RE: [10GBASE-T] latency
Tom, I DO NOT agree that that is the implication. Not everything should be done in the link layer. In the general case, I don't think flow control should be done in the link layer for a switched network because of the congestion spreading behavior I described below. (For some specialized situations it may be adequate.) QOS would be an imcomplete solution anyway. It might be used to separate the performance the disk array is seeing from the performance vanilla client sees based on putting them in different classes but you would still have potential for a slow member of a class (including one that is only slow due to temporary conditions) slowing down the the rest of its class. I believe QOS belongs above 802.3 at a place where it is MAC independent. Pat
From: Thomas Dineen [mailto:firstname.lastname@example.org]
Sent: Friday, February 20, 2004 1:18 PM
To: THALER,PAT (A-Roseville,ex1)
Cc: email@example.com; firstname.lastname@example.org;
Subject: Re: [10GBASE-T] latency
While I agree with your description below, it sounds like we need
QOS for 802.3!
Kahled are you listening????
>PAUSE really isn't the critical issue for latency. The important issue for latency is performance affect on applications like clustering and storage.

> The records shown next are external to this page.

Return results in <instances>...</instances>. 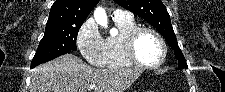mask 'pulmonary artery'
<instances>
[{
  "label": "pulmonary artery",
  "mask_w": 225,
  "mask_h": 92,
  "mask_svg": "<svg viewBox=\"0 0 225 92\" xmlns=\"http://www.w3.org/2000/svg\"><path fill=\"white\" fill-rule=\"evenodd\" d=\"M132 14L128 11H124L121 9H116L113 12V19H123V18H131Z\"/></svg>",
  "instance_id": "obj_1"
}]
</instances>
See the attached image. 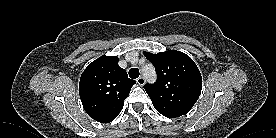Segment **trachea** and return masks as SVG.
<instances>
[{
    "label": "trachea",
    "instance_id": "trachea-1",
    "mask_svg": "<svg viewBox=\"0 0 276 138\" xmlns=\"http://www.w3.org/2000/svg\"><path fill=\"white\" fill-rule=\"evenodd\" d=\"M139 69L138 68H131L129 70V77L132 79H136L139 77Z\"/></svg>",
    "mask_w": 276,
    "mask_h": 138
}]
</instances>
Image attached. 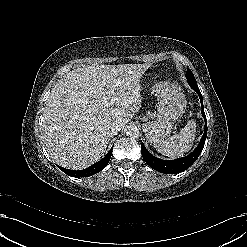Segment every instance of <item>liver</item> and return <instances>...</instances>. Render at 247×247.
Returning <instances> with one entry per match:
<instances>
[{
  "mask_svg": "<svg viewBox=\"0 0 247 247\" xmlns=\"http://www.w3.org/2000/svg\"><path fill=\"white\" fill-rule=\"evenodd\" d=\"M146 64L76 68L52 89L44 109L43 139L49 157L68 169L99 161L110 137L108 125L124 127L141 106Z\"/></svg>",
  "mask_w": 247,
  "mask_h": 247,
  "instance_id": "liver-1",
  "label": "liver"
}]
</instances>
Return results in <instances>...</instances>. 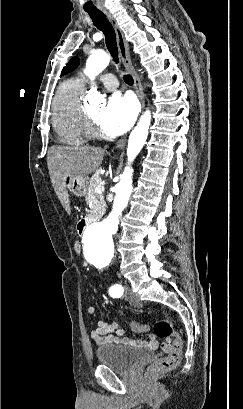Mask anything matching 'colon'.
<instances>
[{
    "instance_id": "1",
    "label": "colon",
    "mask_w": 243,
    "mask_h": 409,
    "mask_svg": "<svg viewBox=\"0 0 243 409\" xmlns=\"http://www.w3.org/2000/svg\"><path fill=\"white\" fill-rule=\"evenodd\" d=\"M73 249L76 253L81 250V245L79 241H75L73 244ZM164 317L158 320L154 325L155 334L164 340L163 345H169V354L165 357L158 359L150 368L152 373H162L169 371L176 367L182 356L183 341L181 336L176 331L172 321L170 320L168 314L163 311ZM131 327L136 332H146L148 326L138 321H133ZM172 337H174L172 339Z\"/></svg>"
}]
</instances>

>PAUSE operates over a link and not end-to-end. In your diagram if machine A sends PAUSE, the switch will stop sending to it. If frames build up in memory enough, the switch may assert PAUSE to the server, but this will stop all the traffic from the server including the traffic to other clients. If the traffic was TCP traffic, it would be better for the performance of the network for the switch to drop some frames going to its congested port (machine A) rather then sending PAUSE to the server. The TCP protocol in the server would react to the dropped frames by applying congestion control. The uncongested flows to other machines ideally would be unaffected.

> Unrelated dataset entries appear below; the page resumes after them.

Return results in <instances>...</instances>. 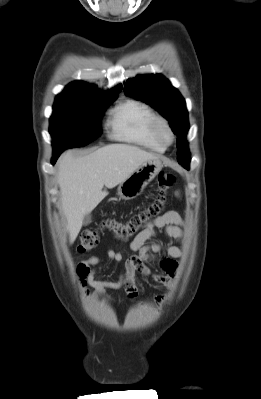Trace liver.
<instances>
[{
	"label": "liver",
	"instance_id": "1",
	"mask_svg": "<svg viewBox=\"0 0 261 399\" xmlns=\"http://www.w3.org/2000/svg\"><path fill=\"white\" fill-rule=\"evenodd\" d=\"M151 159L158 157L127 144H110L78 158L71 152L61 157L58 183L71 244L82 228L84 216L107 196L103 186H117Z\"/></svg>",
	"mask_w": 261,
	"mask_h": 399
}]
</instances>
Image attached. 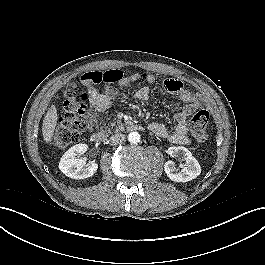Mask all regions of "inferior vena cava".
I'll return each instance as SVG.
<instances>
[{
    "mask_svg": "<svg viewBox=\"0 0 265 265\" xmlns=\"http://www.w3.org/2000/svg\"><path fill=\"white\" fill-rule=\"evenodd\" d=\"M125 139H126V136L124 134L117 133L115 135H112L110 137V140L109 141H110V144L111 145H118V144L124 143L125 142Z\"/></svg>",
    "mask_w": 265,
    "mask_h": 265,
    "instance_id": "602c4592",
    "label": "inferior vena cava"
}]
</instances>
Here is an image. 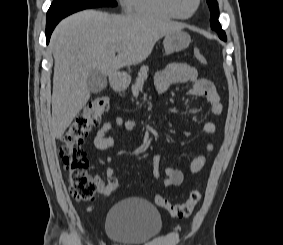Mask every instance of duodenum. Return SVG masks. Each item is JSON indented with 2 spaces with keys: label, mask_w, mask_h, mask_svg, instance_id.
<instances>
[{
  "label": "duodenum",
  "mask_w": 283,
  "mask_h": 245,
  "mask_svg": "<svg viewBox=\"0 0 283 245\" xmlns=\"http://www.w3.org/2000/svg\"><path fill=\"white\" fill-rule=\"evenodd\" d=\"M113 88L116 91H122L126 87V77L123 74H116L112 81Z\"/></svg>",
  "instance_id": "1"
}]
</instances>
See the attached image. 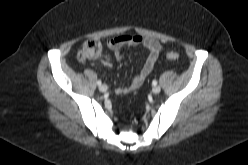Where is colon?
I'll return each mask as SVG.
<instances>
[{
	"label": "colon",
	"instance_id": "obj_1",
	"mask_svg": "<svg viewBox=\"0 0 248 165\" xmlns=\"http://www.w3.org/2000/svg\"><path fill=\"white\" fill-rule=\"evenodd\" d=\"M102 53V45L97 40L85 41L80 50L78 51L77 58L81 62H87L97 59ZM167 58L171 61H175L179 58L177 52H169Z\"/></svg>",
	"mask_w": 248,
	"mask_h": 165
}]
</instances>
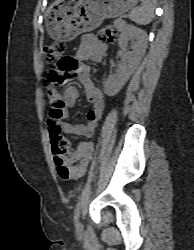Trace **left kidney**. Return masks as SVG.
Listing matches in <instances>:
<instances>
[{
	"label": "left kidney",
	"instance_id": "1",
	"mask_svg": "<svg viewBox=\"0 0 194 250\" xmlns=\"http://www.w3.org/2000/svg\"><path fill=\"white\" fill-rule=\"evenodd\" d=\"M133 40L135 45L133 51L119 53L122 63L118 67L116 74L109 78L105 84L107 91H118L128 81L130 76L137 69L147 48V34L133 25H127L120 34L118 44L121 50H124L128 41Z\"/></svg>",
	"mask_w": 194,
	"mask_h": 250
}]
</instances>
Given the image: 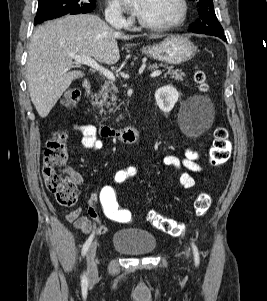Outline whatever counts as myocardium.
I'll return each mask as SVG.
<instances>
[{
	"label": "myocardium",
	"mask_w": 267,
	"mask_h": 301,
	"mask_svg": "<svg viewBox=\"0 0 267 301\" xmlns=\"http://www.w3.org/2000/svg\"><path fill=\"white\" fill-rule=\"evenodd\" d=\"M180 11L177 18L169 23L153 24L144 21L141 17H138V23L141 27L154 31H168L180 26L187 18L188 4L186 0H178Z\"/></svg>",
	"instance_id": "f54148a6"
}]
</instances>
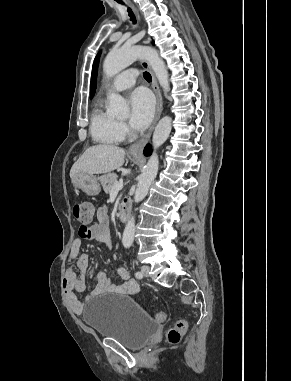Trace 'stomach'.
Returning <instances> with one entry per match:
<instances>
[{
    "label": "stomach",
    "mask_w": 291,
    "mask_h": 381,
    "mask_svg": "<svg viewBox=\"0 0 291 381\" xmlns=\"http://www.w3.org/2000/svg\"><path fill=\"white\" fill-rule=\"evenodd\" d=\"M133 158L137 159L138 156L133 155ZM72 183L77 189L90 196L98 195L100 192L99 182L97 178L91 174L78 173L73 177Z\"/></svg>",
    "instance_id": "1"
}]
</instances>
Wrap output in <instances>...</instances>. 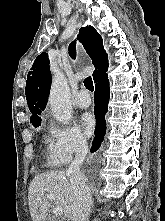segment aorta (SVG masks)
Wrapping results in <instances>:
<instances>
[{
	"label": "aorta",
	"instance_id": "aorta-1",
	"mask_svg": "<svg viewBox=\"0 0 165 221\" xmlns=\"http://www.w3.org/2000/svg\"><path fill=\"white\" fill-rule=\"evenodd\" d=\"M49 103L54 118L61 123L67 124L72 117L73 108L67 80L61 74L55 75L52 80Z\"/></svg>",
	"mask_w": 165,
	"mask_h": 221
}]
</instances>
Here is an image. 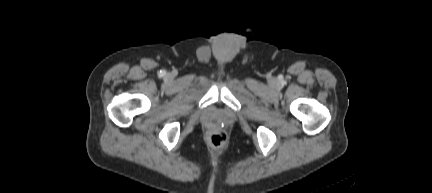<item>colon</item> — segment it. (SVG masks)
I'll use <instances>...</instances> for the list:
<instances>
[{
    "label": "colon",
    "instance_id": "colon-1",
    "mask_svg": "<svg viewBox=\"0 0 432 193\" xmlns=\"http://www.w3.org/2000/svg\"><path fill=\"white\" fill-rule=\"evenodd\" d=\"M226 135L221 131H217L210 136V141L213 146L221 147L226 143Z\"/></svg>",
    "mask_w": 432,
    "mask_h": 193
}]
</instances>
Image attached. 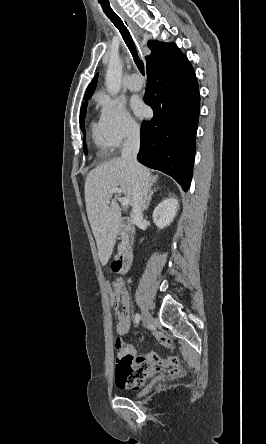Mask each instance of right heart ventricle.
Instances as JSON below:
<instances>
[{"instance_id": "1", "label": "right heart ventricle", "mask_w": 266, "mask_h": 444, "mask_svg": "<svg viewBox=\"0 0 266 444\" xmlns=\"http://www.w3.org/2000/svg\"><path fill=\"white\" fill-rule=\"evenodd\" d=\"M91 136L95 146L103 155H108L110 152V146L103 134L100 123L92 122L91 124Z\"/></svg>"}]
</instances>
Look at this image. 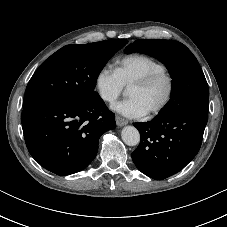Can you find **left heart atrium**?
<instances>
[{"mask_svg": "<svg viewBox=\"0 0 227 227\" xmlns=\"http://www.w3.org/2000/svg\"><path fill=\"white\" fill-rule=\"evenodd\" d=\"M112 109L127 118H140L147 113L141 103L131 97L117 102L112 106Z\"/></svg>", "mask_w": 227, "mask_h": 227, "instance_id": "left-heart-atrium-1", "label": "left heart atrium"}]
</instances>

>PAUSE may be useful in some special situations but as Pedro's quote from Rich Seifert's book points out it often isn't a good ideat to enable it. The switch isn't involved in the TCP flow control other than that the switch drops packets when it runs out of buffers. TCP operates in the end nodes and assumes dropped packets are a sign of congestion. If something doesn't use TCP, it usually is supplying its own mechanisms for reliability or it is willing to live with packets being dropped due to congestion.
>Even when one does want to use PAUSE, the cost of supporting extra latency for PAUSE is small and the 10BASE-T latency of media plus PHY is not likely to be more than the media plus PHY latencies of the fiber links (even if one doesn't count the latency of the WIS which is huge).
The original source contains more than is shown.